Alpha-VLLM / Lumina-T2X

Lumina-T2X is a unified framework for Text to Any Modality Generation
MIT License
1.82k stars 74 forks source link

Training details about the t2v model. #63

Open HashimotoPatrickMu opened 2 weeks ago

HashimotoPatrickMu commented 2 weeks ago

Hi, I am currently using one A100 40 doing test on lumina-t2v model, may I ask the gpu type used for training the T2V model. And I also wonder the number of frames?

My implementation follows these steps:

  1. I followed the paper, added another flatten and unflatten operations along the frame dimension.
  2. In order to save time, I did the preprocessing separatedly before starting training, including llama and vae. But the vae is identical to the one used in t2i, so I worry it might not be able to capture enough temporal consistency.

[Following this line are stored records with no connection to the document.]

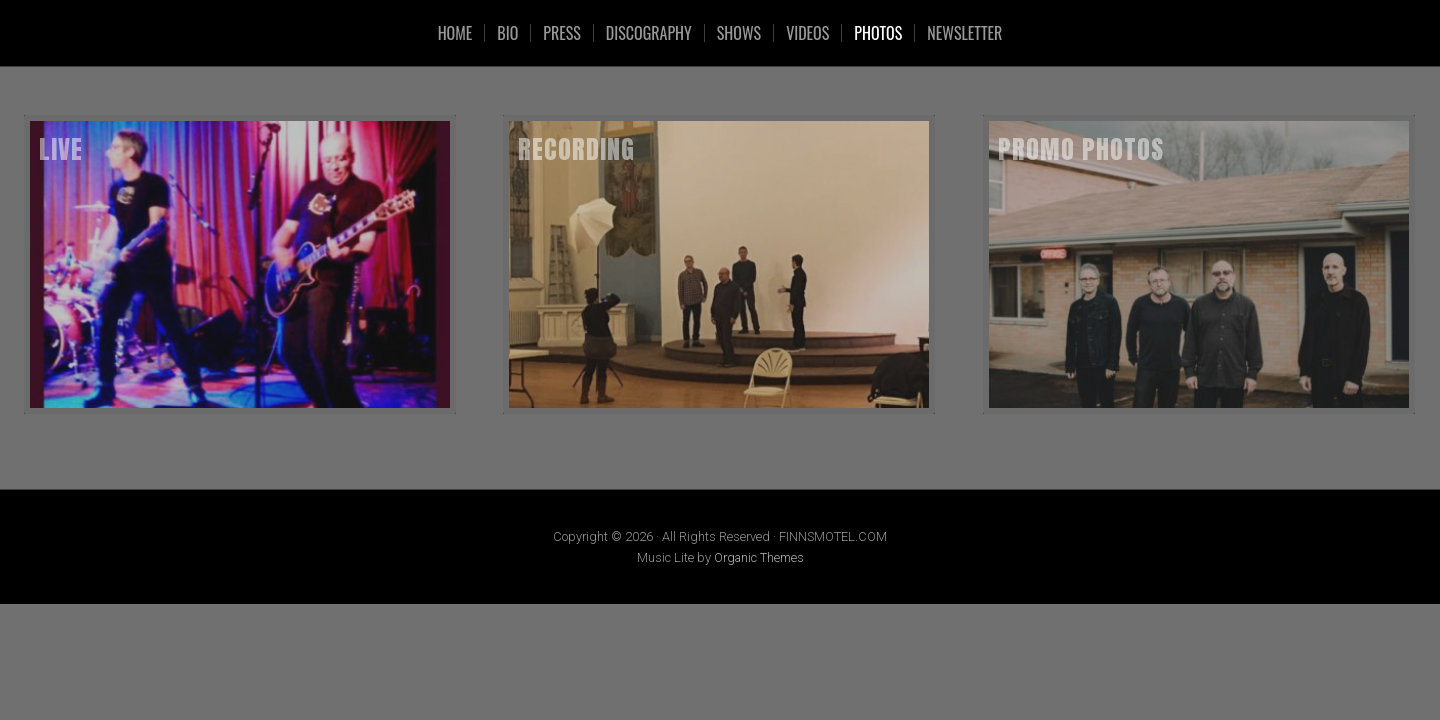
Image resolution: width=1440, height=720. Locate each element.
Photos (878, 33)
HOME (455, 33)
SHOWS (739, 33)
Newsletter (964, 33)
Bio (507, 33)
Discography (649, 33)
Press (562, 33)
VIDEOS (807, 33)
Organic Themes (759, 557)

In my testing, the video tensor stops at b=4,f=8,c=4,h=32,w=32 (after embedding) out of the memory issue. So it might be sort of impossible to even do the small-scale tests to verify your temporal-spatial merging method.

I am really interested in reading your training details, and the comparison between temporal-spatial dividing and merging strtegies. Your insights would be greatly helpful.

BurhanUlTayyab commented 2 weeks ago

+1